Self-assembly of a liquid crystal ABA triblock copolymer in a B-selective organic solvent

Abstract

The micellar structures of a liquid crystal ABA-type triblock copolymer in a B-selective solvent were examined using small angle X-ray scattering (SAXS) and small angle neutron scattering (SANS) at various block copolymer concentrations and different solution temperatures. Furthermore, their structures were analyzed with a generalized inverse Fourier transform method. An ABA-type triblock copolymer, LCP(7K)-dPS(19.7K)-LCP(7K), consisting of liquid crystalline polymer (LCP, poly(4-cyanobiphenyl-4-oxyundecylacrylate)) ‘A’ endblock and a deuterated polystyrene (dPS) ‘B’ midblock (where the numbers in parentheses represent the number-averaged molecular weights × 1000 g/mole measured by gel permeation chromatography) was successfully synthesized by atom transfer radical polymerization.
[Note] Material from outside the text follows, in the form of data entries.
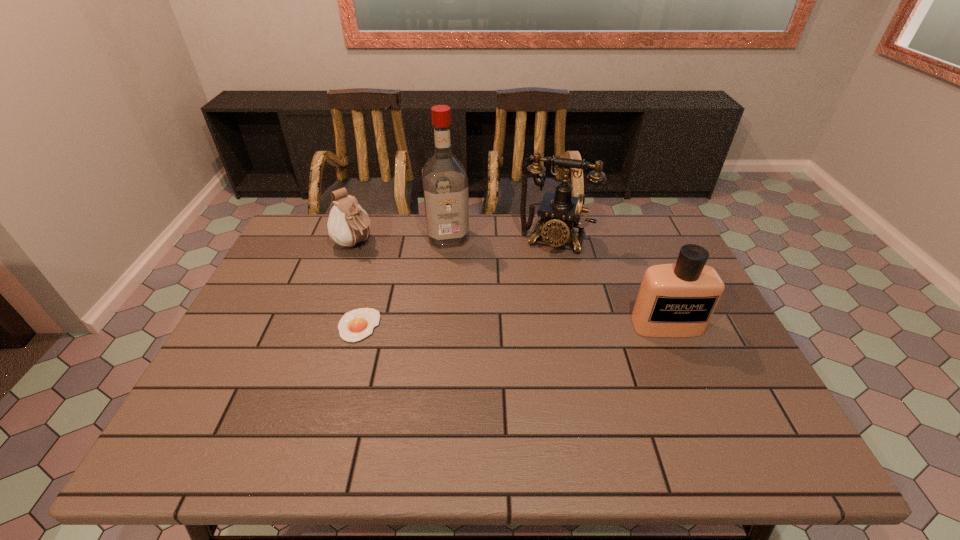 Image resolution: width=960 pixels, height=540 pixels. What are the coordinates of `free space at the near left corner of the desktop` in the screenshot? It's located at (250, 386).

Where is `vacant space at the far right corner`? The image size is (960, 540). vacant space at the far right corner is located at coordinates (641, 237).

Locate an element on the screen. This screenshot has width=960, height=540. free spot between the shortest object and the liquor is located at coordinates (403, 281).

Locate an element on the screen. The image size is (960, 540). vacant space in between the liquor and the third shortest object is located at coordinates (557, 281).

The width and height of the screenshot is (960, 540). I want to click on free space between the telephone and the shortest object, so click(x=457, y=282).

The image size is (960, 540). I want to click on unoccupied area between the fourth object from left to right and the shortest object, so [457, 282].

This screenshot has width=960, height=540. I want to click on free point between the second object from right to left and the third tallest object, so click(x=611, y=282).

Identify the location of free space between the egg yolk and the fourth object from left to right. (457, 282).

The image size is (960, 540). I want to click on vacant space that is in between the third object from left to right and the rightmost object, so click(557, 281).

At what (x,y) coordinates should I click in order to perform the action: click on vacant point located between the telephone and the tallest object. Please return your answer as a coordinate pair (x, y). Image resolution: width=960 pixels, height=540 pixels. Looking at the image, I should click on (501, 239). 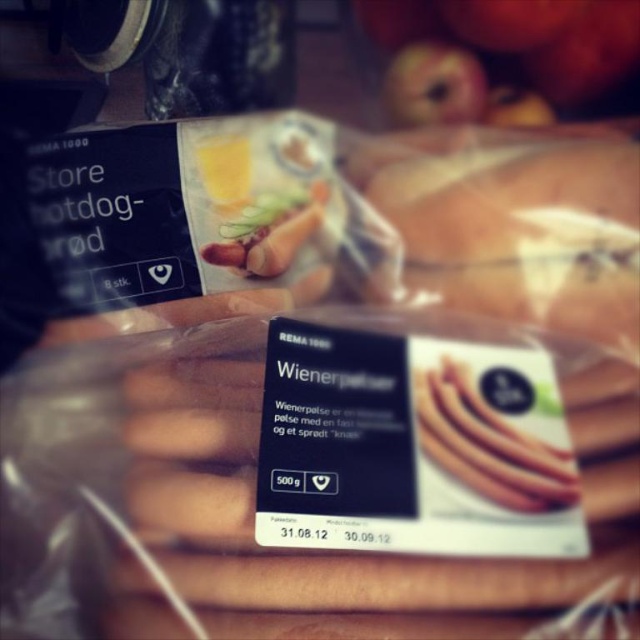 You are a grocery store employee arranging items on a shelf. You have a translucent plastic bag at center and a smooth red apple at upper center. Which item is located to the right of the other?

The translucent plastic bag at center is positioned on the right side of smooth red apple at upper center.

You are a customer at the grocery store and see the translucent plastic bag at center and the smooth red apple at upper center. Which object takes up more space in the image?

The translucent plastic bag at center is larger in size than the smooth red apple at upper center, so it takes up more space in the image.

What is the 2D coordinate of the translucent plastic bag at center?

The 2D coordinate of the translucent plastic bag at center is at point [524,230]. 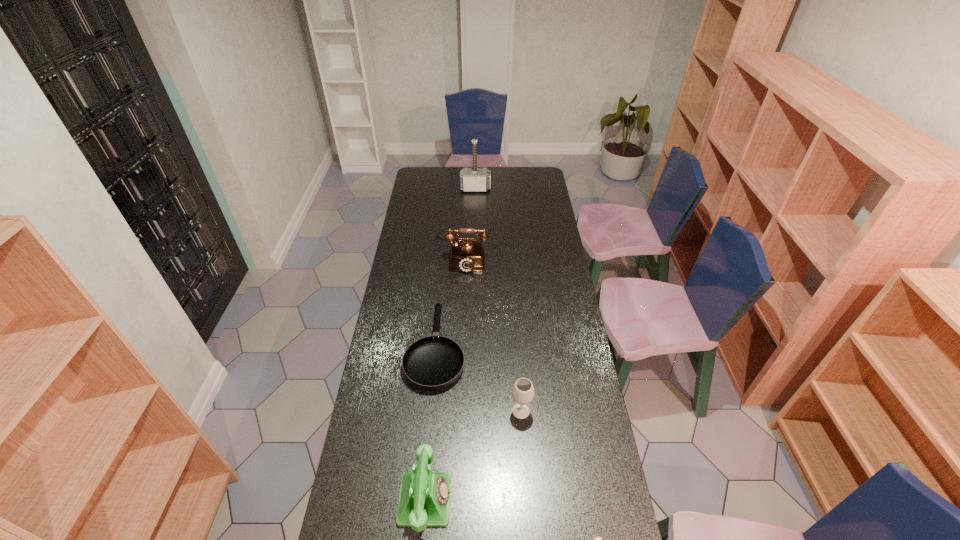 The image size is (960, 540). I want to click on free region located at the end of the handle of the frying pan, so (442, 280).

Find the location of `vacant space located at the end of the handle of the frying pan`. vacant space located at the end of the handle of the frying pan is located at coordinates (440, 302).

Locate an element on the screen. free space located at the end of the handle of the frying pan is located at coordinates point(442,288).

What are the coordinates of `object located in the far edge section of the desktop` in the screenshot? It's located at (474, 179).

Where is `object located in the left edge section of the desktop`? object located in the left edge section of the desktop is located at coordinates (x=434, y=362).

The image size is (960, 540). In the image, there is a desktop. Find the location of `vacant space at the far edge`. vacant space at the far edge is located at coordinates (448, 172).

Find the location of a particular element. This screenshot has height=540, width=960. vacant space at the left edge of the desktop is located at coordinates (376, 379).

The width and height of the screenshot is (960, 540). In order to click on blank area at the right edge in this screenshot , I will do `click(530, 238)`.

In the image, there is a desktop. Identify the location of vacant area at the far left corner. This screenshot has width=960, height=540. (431, 182).

This screenshot has width=960, height=540. Identify the location of blank space at the far right corner. (546, 181). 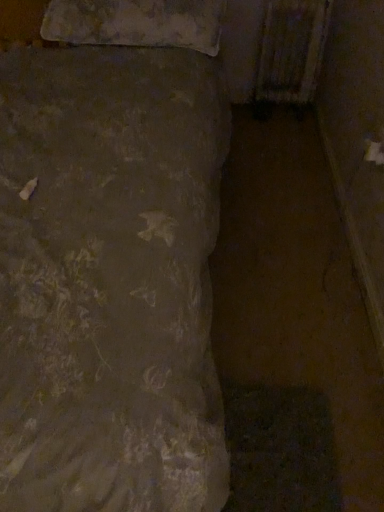 In order to face rusty metal radiator at upper right, should I rotate leftwards or rightwards?

Rotate right and turn 12.970 degrees.

I want to click on rusty metal radiator at upper right, so click(x=292, y=50).

Describe the element at coordinates (292, 50) in the screenshot. I see `rusty metal radiator at upper right` at that location.

What do you see at coordinates (135, 23) in the screenshot?
I see `textured beige pillow at upper left` at bounding box center [135, 23].

What is the approximate height of textured beige pillow at upper left?

22.99 centimeters.

In order to face textured beige pillow at upper left, should I rotate leftwards or rightwards?

Rotate your view left by about 7.062°.

Measure the distance between textured beige pillow at upper left and camera.

textured beige pillow at upper left and camera are 5.36 feet apart from each other.

I want to click on textured beige pillow at upper left, so click(x=135, y=23).

Identify the location of rusty metal radiator at upper right. Image resolution: width=384 pixels, height=512 pixels. (292, 50).

Is rusty metal radiator at upper right at the left side of textured beige pillow at upper left?

No, rusty metal radiator at upper right is not to the left of textured beige pillow at upper left.

Is rusty metal radiator at upper right in front of or behind textured beige pillow at upper left in the image?

In the image, rusty metal radiator at upper right appears behind textured beige pillow at upper left.

Does point (284, 68) come behind point (130, 19)?

Yes, point (284, 68) is behind point (130, 19).

From the image's perspective, is rusty metal radiator at upper right positioned above or below textured beige pillow at upper left?

Clearly, from the image's perspective, rusty metal radiator at upper right is above textured beige pillow at upper left.

From a real-world perspective, is rusty metal radiator at upper right beneath textured beige pillow at upper left?

Yes, from a real-world perspective, rusty metal radiator at upper right is beneath textured beige pillow at upper left.

Considering the relative sizes of rusty metal radiator at upper right and textured beige pillow at upper left in the image provided, is rusty metal radiator at upper right wider than textured beige pillow at upper left?

No.

Considering the sizes of rusty metal radiator at upper right and textured beige pillow at upper left in the image, is rusty metal radiator at upper right taller or shorter than textured beige pillow at upper left?

Clearly, rusty metal radiator at upper right is taller compared to textured beige pillow at upper left.

Can you confirm if rusty metal radiator at upper right is smaller than textured beige pillow at upper left?

Yes.

Is rusty metal radiator at upper right positioned beyond the bounds of textured beige pillow at upper left?

Yes, rusty metal radiator at upper right is located beyond the bounds of textured beige pillow at upper left.

Is there a large distance between rusty metal radiator at upper right and textured beige pillow at upper left?

No, there isn't a large distance between rusty metal radiator at upper right and textured beige pillow at upper left.

Could you tell me if rusty metal radiator at upper right is facing textured beige pillow at upper left?

No, rusty metal radiator at upper right does not turn towards textured beige pillow at upper left.

Consider the image. How different are the orientations of rusty metal radiator at upper right and textured beige pillow at upper left in degrees?

rusty metal radiator at upper right and textured beige pillow at upper left are facing 0.363 degrees away from each other.

I want to click on pillow below the rusty metal radiator at upper right (from the image's perspective), so click(135, 23).

Between textured beige pillow at upper left and rusty metal radiator at upper right, which one appears on the left side from the viewer's perspective?

textured beige pillow at upper left is more to the left.

Is the depth of textured beige pillow at upper left greater than that of rusty metal radiator at upper right?

No, it is not.

Considering the points (90, 21) and (288, 31), which point is behind, point (90, 21) or point (288, 31)?

The point (288, 31) is more distant.

From the image's perspective, is textured beige pillow at upper left over rusty metal radiator at upper right?

No, from the image's perspective, textured beige pillow at upper left is not on top of rusty metal radiator at upper right.

From a real-world perspective, is textured beige pillow at upper left on rusty metal radiator at upper right?

Yes, from a real-world perspective, textured beige pillow at upper left is above rusty metal radiator at upper right.

Which of these two, textured beige pillow at upper left or rusty metal radiator at upper right, is wider?

With larger width is textured beige pillow at upper left.

Which of these two, textured beige pillow at upper left or rusty metal radiator at upper right, stands taller?

With more height is rusty metal radiator at upper right.

Which of these two, textured beige pillow at upper left or rusty metal radiator at upper right, is bigger?

Bigger between the two is textured beige pillow at upper left.

Is rusty metal radiator at upper right located within textured beige pillow at upper left?

Definitely not — rusty metal radiator at upper right is not inside textured beige pillow at upper left.

Is textured beige pillow at upper left next to rusty metal radiator at upper right and touching it?

No, textured beige pillow at upper left is not beside rusty metal radiator at upper right.

Is textured beige pillow at upper left oriented away from rusty metal radiator at upper right?

No, textured beige pillow at upper left is not facing away from rusty metal radiator at upper right.

Can you tell me how much textured beige pillow at upper left and rusty metal radiator at upper right differ in facing direction?

The facing directions of textured beige pillow at upper left and rusty metal radiator at upper right are 0.363 degrees apart.

In order to click on radiator behind the textured beige pillow at upper left in this screenshot , I will do `click(292, 50)`.

I want to click on radiator above the textured beige pillow at upper left (from the image's perspective), so click(292, 50).

The height and width of the screenshot is (512, 384). I want to click on radiator below the textured beige pillow at upper left (from a real-world perspective), so click(x=292, y=50). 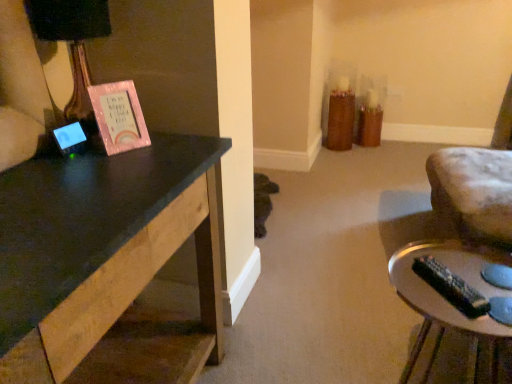 Question: Considering the positions of matte black lampshade at left and silver metallic remote control at lower right in the image, is matte black lampshade at left wider or thinner than silver metallic remote control at lower right?

Choices:
 (A) wide
 (B) thin

Answer: (B)

Question: Considering their positions, is matte black lampshade at left located in front of or behind silver metallic remote control at lower right?

Choices:
 (A) behind
 (B) front

Answer: (A)

Question: In terms of size, does matte black lampshade at left appear bigger or smaller than silver metallic remote control at lower right?

Choices:
 (A) small
 (B) big

Answer: (A)

Question: From a real-world perspective, is silver metallic remote control at lower right above or below matte black lampshade at left?

Choices:
 (A) below
 (B) above

Answer: (A)

Question: Looking at their shapes, would you say silver metallic remote control at lower right is wider or thinner than matte black lampshade at left?

Choices:
 (A) wide
 (B) thin

Answer: (A)

Question: From the image's perspective, is silver metallic remote control at lower right located above or below matte black lampshade at left?

Choices:
 (A) below
 (B) above

Answer: (A)

Question: Considering the positions of silver metallic remote control at lower right and matte black lampshade at left in the image, is silver metallic remote control at lower right bigger or smaller than matte black lampshade at left?

Choices:
 (A) small
 (B) big

Answer: (B) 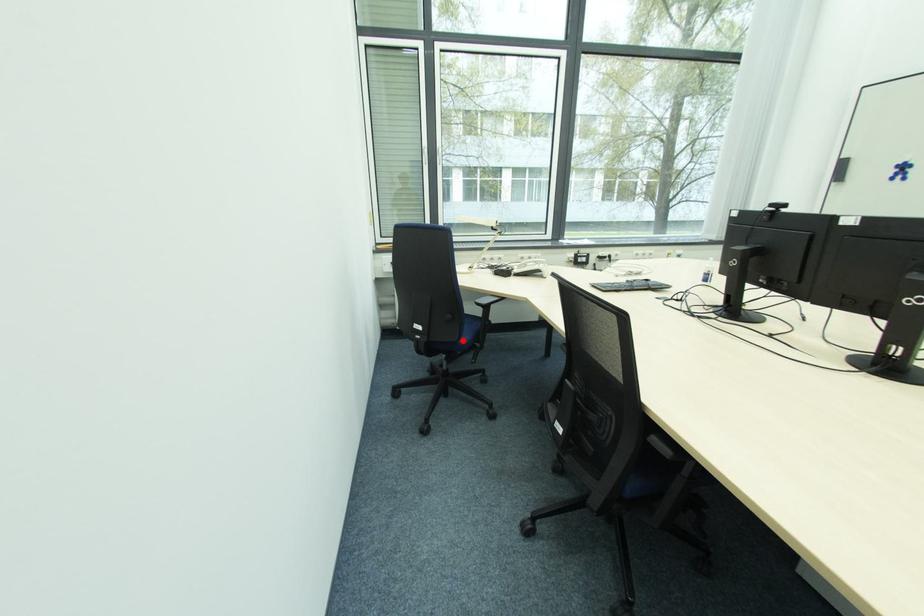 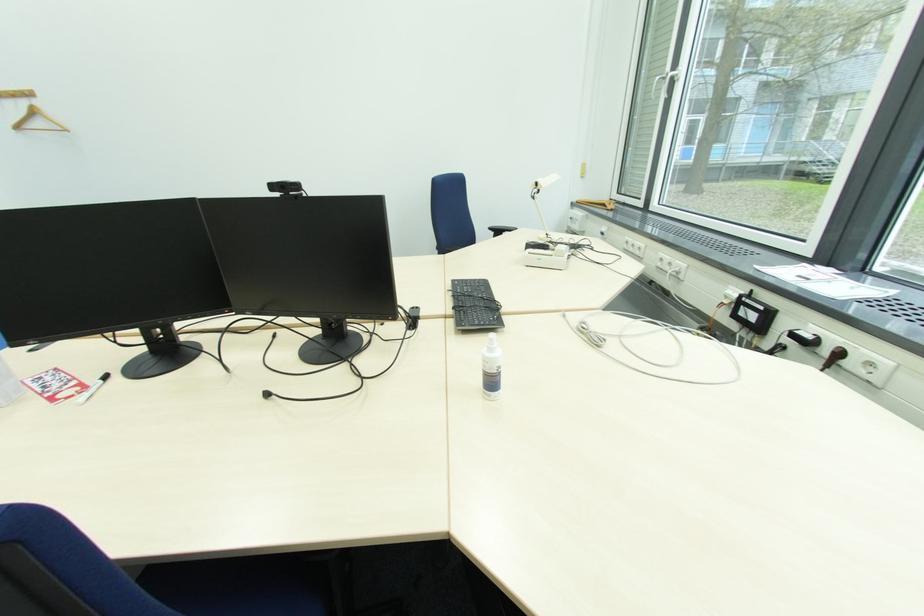 Question: I am providing you with two images of the same scene from different viewpoints. A red point is marked on the first image. Is the red point's position out of view in image 2?

Choices:
 (A) Yes
 (B) No

Answer: (A)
In a dPS-selective solvent (CCl4), LCP-dPS-LCP self-assembled into spherical micelles with a LCP core and a dPS corona, in which dPS was looped to produce a flower-shaped structure. The SAXS and SANS analysis revealed the hollow sphere structure of the dPS corona from SANS with an electron density profile attenuated from the center of the LCP core from SAXS. Combined SANS and SAXS analyses indicated that the micelle had a core radius of 18 nm and an overall radius of 36 nm, which were consistent with the transmission electron microscopy data.